__What is being asked__
What lines of the material below include the string "sách"? Copy all of them.

__Data under study__
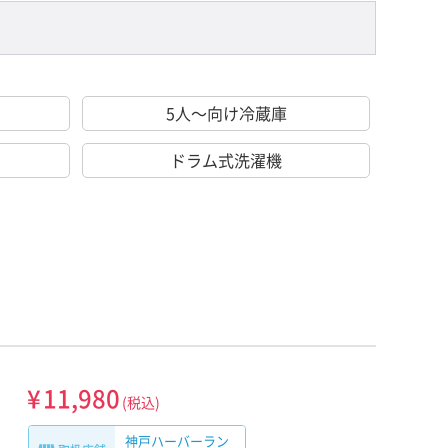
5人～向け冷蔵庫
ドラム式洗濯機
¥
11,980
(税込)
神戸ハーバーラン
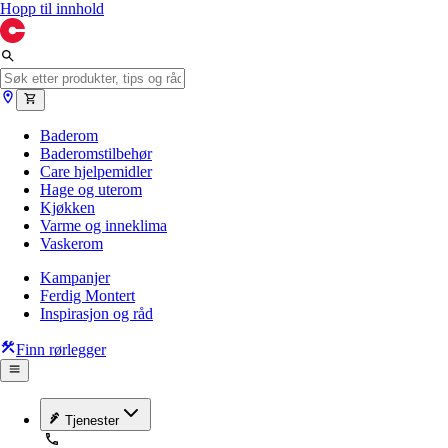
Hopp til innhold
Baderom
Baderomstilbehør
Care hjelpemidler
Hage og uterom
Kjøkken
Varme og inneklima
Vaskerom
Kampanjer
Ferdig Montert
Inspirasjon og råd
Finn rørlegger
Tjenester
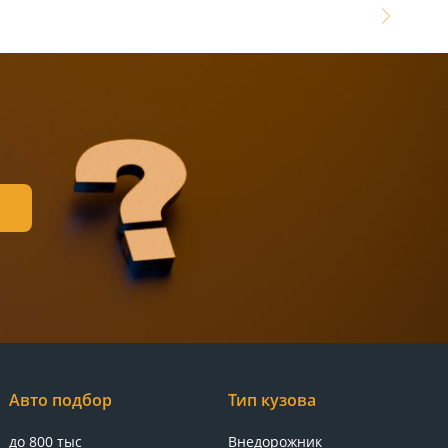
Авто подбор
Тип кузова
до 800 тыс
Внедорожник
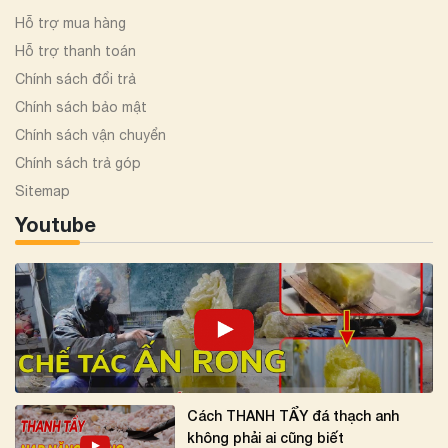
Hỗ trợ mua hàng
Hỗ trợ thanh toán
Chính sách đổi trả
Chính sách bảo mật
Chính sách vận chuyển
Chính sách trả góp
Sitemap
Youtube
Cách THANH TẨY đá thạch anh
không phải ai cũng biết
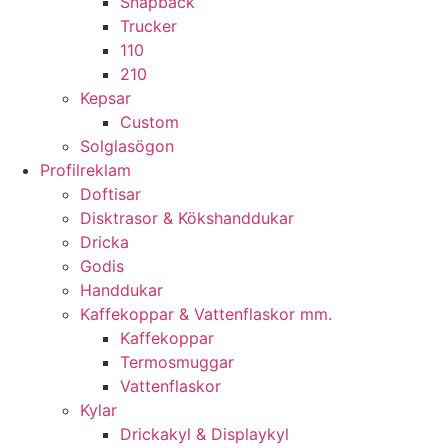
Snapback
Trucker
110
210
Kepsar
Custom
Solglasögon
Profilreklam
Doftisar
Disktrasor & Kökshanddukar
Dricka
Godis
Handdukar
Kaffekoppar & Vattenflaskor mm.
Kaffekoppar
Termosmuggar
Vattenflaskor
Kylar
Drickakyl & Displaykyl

...

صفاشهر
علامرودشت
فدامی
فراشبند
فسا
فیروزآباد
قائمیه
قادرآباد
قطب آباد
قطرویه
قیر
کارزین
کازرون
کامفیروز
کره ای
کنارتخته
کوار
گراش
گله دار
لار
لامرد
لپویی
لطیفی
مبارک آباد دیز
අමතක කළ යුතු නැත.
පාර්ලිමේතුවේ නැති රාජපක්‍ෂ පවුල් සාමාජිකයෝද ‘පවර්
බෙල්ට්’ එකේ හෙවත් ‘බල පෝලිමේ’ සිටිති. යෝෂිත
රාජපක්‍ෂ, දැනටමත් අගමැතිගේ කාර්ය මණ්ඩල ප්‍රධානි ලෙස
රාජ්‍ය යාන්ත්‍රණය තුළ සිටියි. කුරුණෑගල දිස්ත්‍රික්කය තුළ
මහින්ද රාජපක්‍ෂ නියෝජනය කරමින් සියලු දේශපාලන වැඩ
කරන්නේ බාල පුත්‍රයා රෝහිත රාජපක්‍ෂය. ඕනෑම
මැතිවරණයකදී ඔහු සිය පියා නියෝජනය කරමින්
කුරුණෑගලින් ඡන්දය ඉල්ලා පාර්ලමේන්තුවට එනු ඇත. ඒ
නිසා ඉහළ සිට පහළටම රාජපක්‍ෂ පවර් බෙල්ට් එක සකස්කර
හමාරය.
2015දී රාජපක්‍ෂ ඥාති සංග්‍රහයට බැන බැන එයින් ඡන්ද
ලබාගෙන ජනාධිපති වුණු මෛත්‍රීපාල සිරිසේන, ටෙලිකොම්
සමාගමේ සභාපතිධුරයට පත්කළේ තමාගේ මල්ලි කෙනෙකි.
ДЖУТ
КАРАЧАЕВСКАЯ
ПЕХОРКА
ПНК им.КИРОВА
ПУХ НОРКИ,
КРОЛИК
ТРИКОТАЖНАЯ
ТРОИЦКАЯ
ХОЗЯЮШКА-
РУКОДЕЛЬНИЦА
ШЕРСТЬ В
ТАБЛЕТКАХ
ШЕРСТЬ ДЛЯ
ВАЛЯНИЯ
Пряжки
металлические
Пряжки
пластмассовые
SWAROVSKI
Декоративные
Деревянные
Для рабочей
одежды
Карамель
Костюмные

__Exercise output__
Chính sách đổi trả
Chính sách bảo mật
Chính sách vận chuyển
Chính sách trả góp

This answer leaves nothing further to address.